## Your assignment:
Make an exact copy of the records, omitting all images.

## Source material:
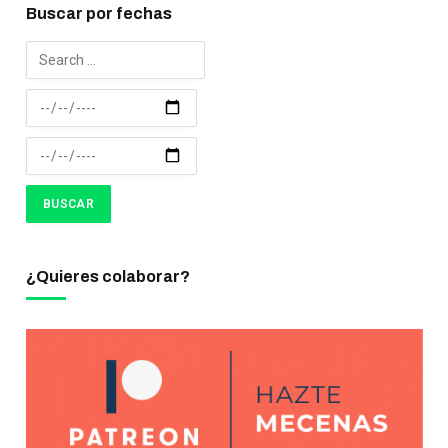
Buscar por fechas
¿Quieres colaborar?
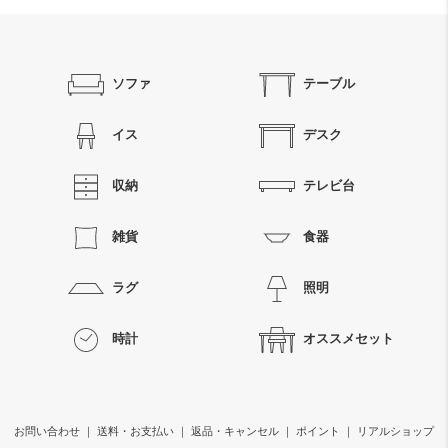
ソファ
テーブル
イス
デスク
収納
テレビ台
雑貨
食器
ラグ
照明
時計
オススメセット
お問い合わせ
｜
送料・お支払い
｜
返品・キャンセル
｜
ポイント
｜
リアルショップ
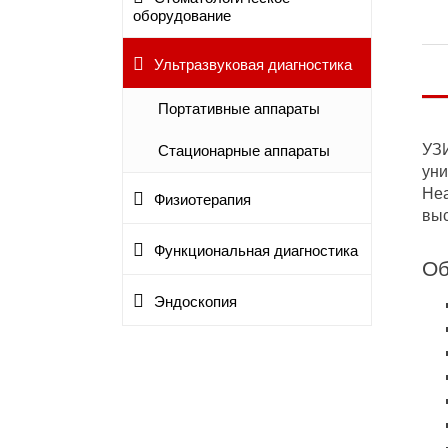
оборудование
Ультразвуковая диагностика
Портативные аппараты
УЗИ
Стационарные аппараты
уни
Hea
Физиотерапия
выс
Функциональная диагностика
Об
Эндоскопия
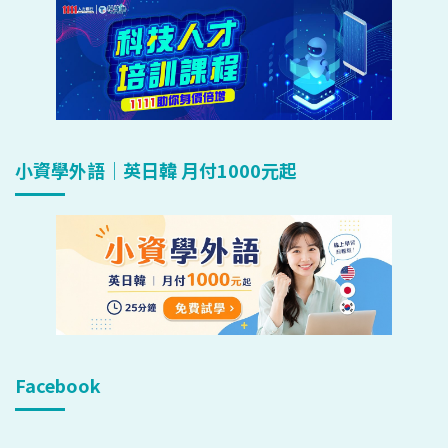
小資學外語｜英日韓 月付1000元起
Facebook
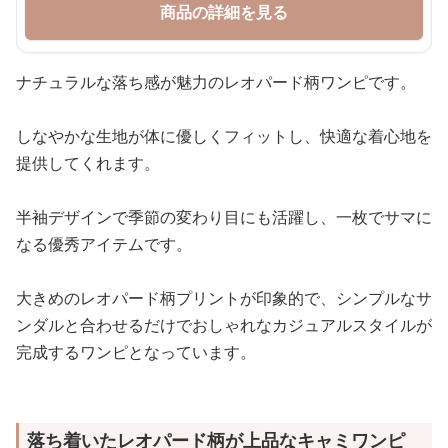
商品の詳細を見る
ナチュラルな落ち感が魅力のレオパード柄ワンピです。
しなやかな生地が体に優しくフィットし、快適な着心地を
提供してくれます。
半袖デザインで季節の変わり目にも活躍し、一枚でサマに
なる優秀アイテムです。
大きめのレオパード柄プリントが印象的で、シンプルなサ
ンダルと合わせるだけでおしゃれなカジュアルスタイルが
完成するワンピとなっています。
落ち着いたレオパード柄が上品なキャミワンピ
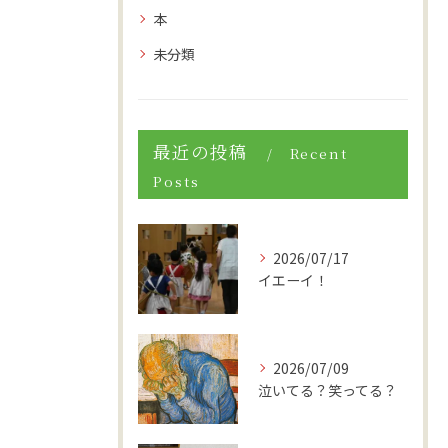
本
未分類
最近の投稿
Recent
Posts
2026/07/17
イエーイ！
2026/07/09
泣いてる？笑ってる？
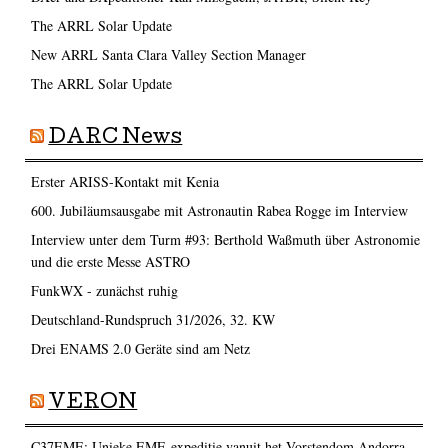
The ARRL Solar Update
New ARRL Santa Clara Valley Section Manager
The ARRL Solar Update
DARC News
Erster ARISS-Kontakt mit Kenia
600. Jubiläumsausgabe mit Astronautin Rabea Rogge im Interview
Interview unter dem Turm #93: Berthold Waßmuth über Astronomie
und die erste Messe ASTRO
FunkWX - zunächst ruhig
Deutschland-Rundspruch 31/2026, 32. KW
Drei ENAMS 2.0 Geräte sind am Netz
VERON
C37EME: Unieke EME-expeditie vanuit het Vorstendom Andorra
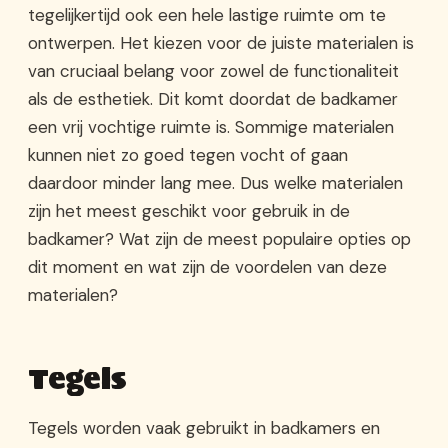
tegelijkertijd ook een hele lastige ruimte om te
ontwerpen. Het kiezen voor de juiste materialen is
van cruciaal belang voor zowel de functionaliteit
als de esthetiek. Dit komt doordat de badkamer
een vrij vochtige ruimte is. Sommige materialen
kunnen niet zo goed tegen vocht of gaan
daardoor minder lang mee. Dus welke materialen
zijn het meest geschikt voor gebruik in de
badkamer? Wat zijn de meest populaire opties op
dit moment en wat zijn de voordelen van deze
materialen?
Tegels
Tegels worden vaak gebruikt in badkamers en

## Solution:
Buscar por fechas
¿Quieres colaborar?
ソファ
テーブル
イス
デスク
収納
テレビ台
雑貨
食器
ラグ
照明
時計
オススメセット
お問い合わせ
｜
送料・お支払い
｜
返品・キャンセル
｜
ポイント
｜
リアルショップ
оборудование
Ультразвуковая диагностика
Портативные аппараты
УЗИ
Стационарные аппараты
уни
Hea
Физиотерапия
выс
Функциональная диагностика
Об
Эндоскопия
小資學外語｜英日韓 月付1000元起
Facebook
商品の詳細を見る
ナチュラルな落ち感が魅力のレオパード柄ワンピです。
しなやかな生地が体に優しくフィットし、快適な着心地を
提供してくれます。
半袖デザインで季節の変わり目にも活躍し、一枚でサマに
なる優秀アイテムです。
大きめのレオパード柄プリントが印象的で、シンプルなサ
ンダルと合わせるだけでおしゃれなカジュアルスタイルが
完成するワンピとなっています。
落ち着いたレオパード柄が上品なキャミワンピ
本
未分類
最近の投稿
Recent
Posts
2026/07/17
イエーイ！
2026/07/09
泣いてる？笑ってる？
The ARRL Solar Update
New ARRL Santa Clara Valley Section Manager
The ARRL Solar Update
DARC News
Erster ARISS-Kontakt mit Kenia
600. Jubiläumsausgabe mit Astronautin Rabea Rogge im Interview
Interview unter dem Turm #93: Berthold Waßmuth über Astronomie
und die erste Messe ASTRO
FunkWX - zunächst ruhig
Deutschland-Rundspruch 31/2026, 32. KW
Drei ENAMS 2.0 Geräte sind am Netz
VERON
C37EME: Unieke EME-expeditie vanuit het Vorstendom Andorra
tegelijkertijd ook een hele lastige ruimte om te
ontwerpen. Het kiezen voor de juiste materialen is
van cruciaal belang voor zowel de functionaliteit
als de esthetiek. Dit komt doordat de badkamer
een vrij vochtige ruimte is. Sommige materialen
kunnen niet zo goed tegen vocht of gaan
daardoor minder lang mee. Dus welke materialen
zijn het meest geschikt voor gebruik in de
badkamer? Wat zijn de meest populaire opties op
dit moment en wat zijn de voordelen van deze
materialen?
Tegels
Tegels worden vaak gebruikt in badkamers en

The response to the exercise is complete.